What a Strong Answer Covers
Across all parts, a strong answer is distinguished less by listing components than by the discipline of tying every decision to a metric. Beyond the per-Part dimensions above, look for:
SLOs pinned up front
and then used as the yardstick for batching wait-time, autoscaling targets, admission control, and canary guardrails — not bolted on at the end.
The GPU treated as the scarce resource
the whole design optimizes around, with the CPU path kept elastic enough to never be the bottleneck.
Correct LLM-specific reasoning
throughout: streaming/TTFT, continuous batching, prefill-vs-decode bottleneck asymmetry, KV-cache-as-capacity-limit, paged attention — treated as first-class constraints, not afterthoughts.
Metric-driven remediation
in the diagnostic scenario (confirm before acting, escalate cheapest-first) rather than reflexively adding hardware.

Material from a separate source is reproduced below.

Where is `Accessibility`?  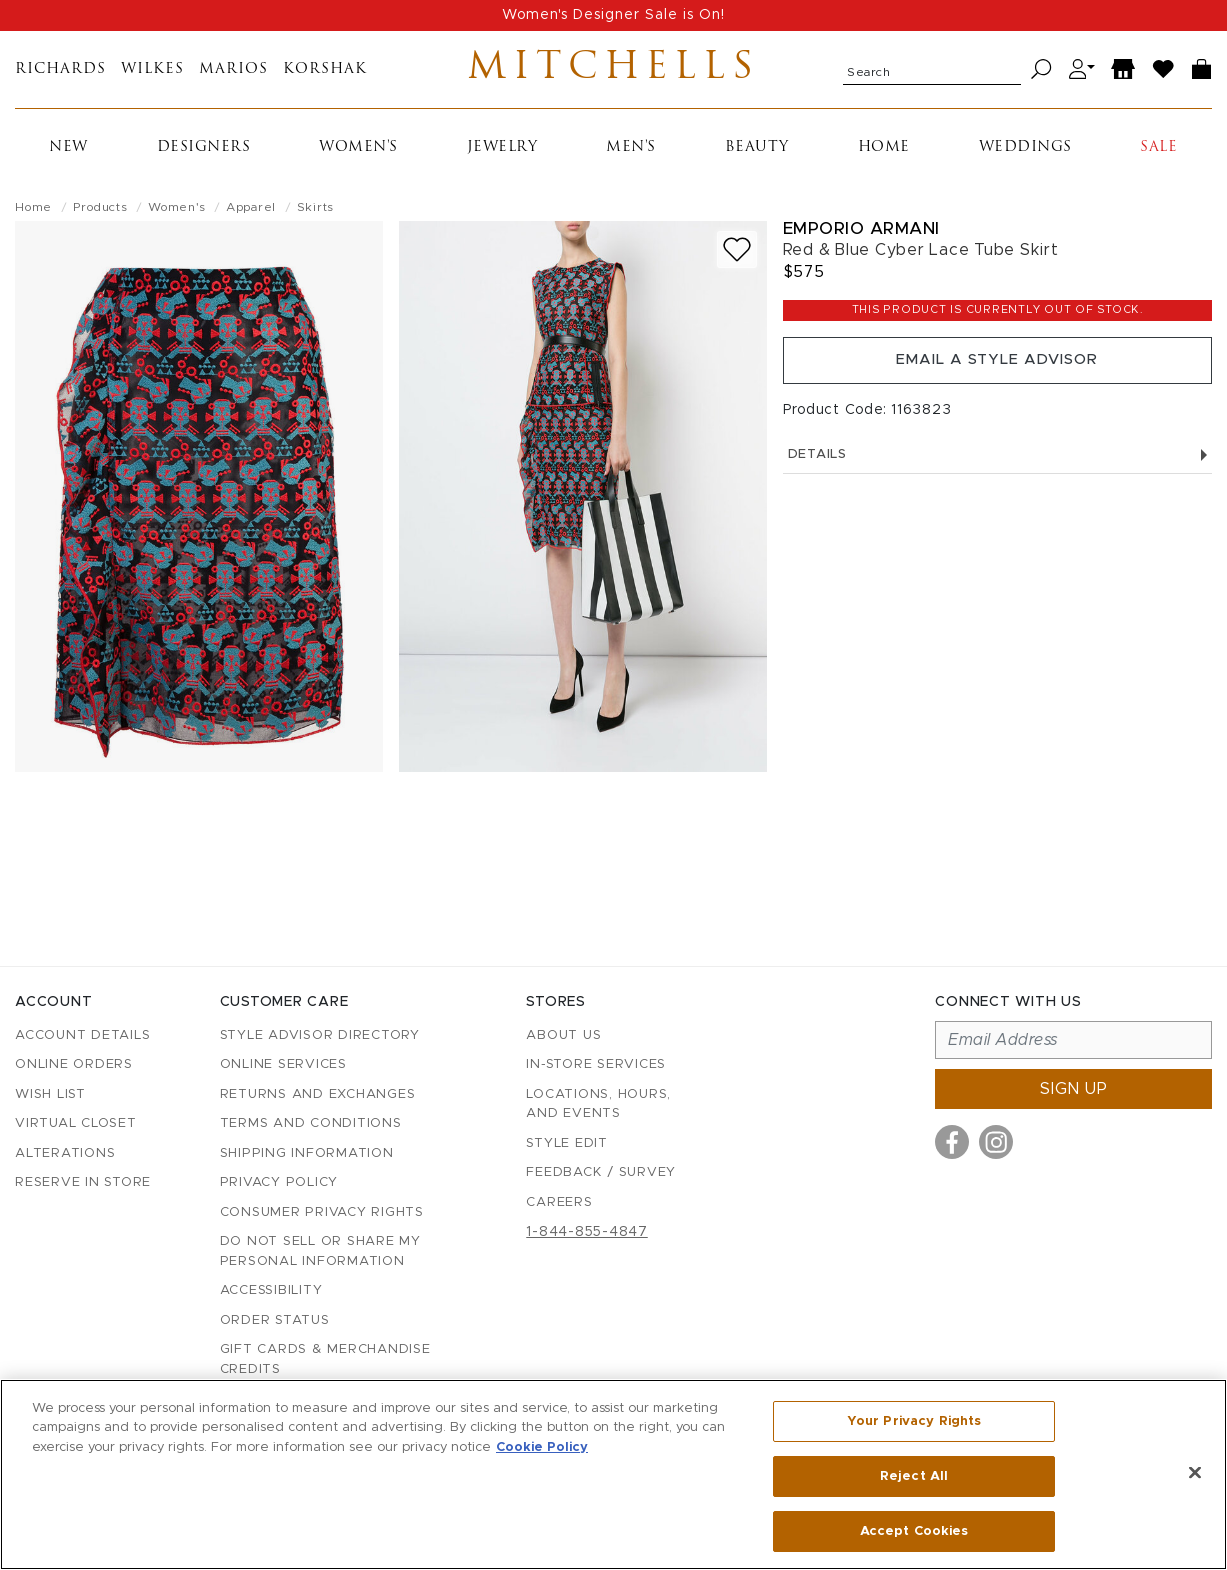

Multi-tenancy carried end to end
— identity, quota, fairness, isolation, and billing appearing consistently across API, scheduling, memory, and security.
Follow-up Questions
Your TTFT p95 is healthy but inter-token latency degrades badly under load. Given the prefill-vs-decode distinction in Part 4, where do you look first, and which knob do you turn?
A single tenant's bursty traffic is starving everyone else despite per-tenant rate limits at the gateway. Why might gateway rate limits be insufficient, and what in the scheduler (Part 4) and memory layer (Part 5) actually enforces fairness?
A canary at 5% shows equal p95 latency but a 3% higher token cost per request. Walk through how your guardrails (Part 6) should treat a cost regression with no latency regression.
Spot GPUs in a non-critical pool are being reclaimed mid-generation. How do checkpointing and drain-on-preemption (Parts 5–7) bound the user-visible impact, and what do you bill?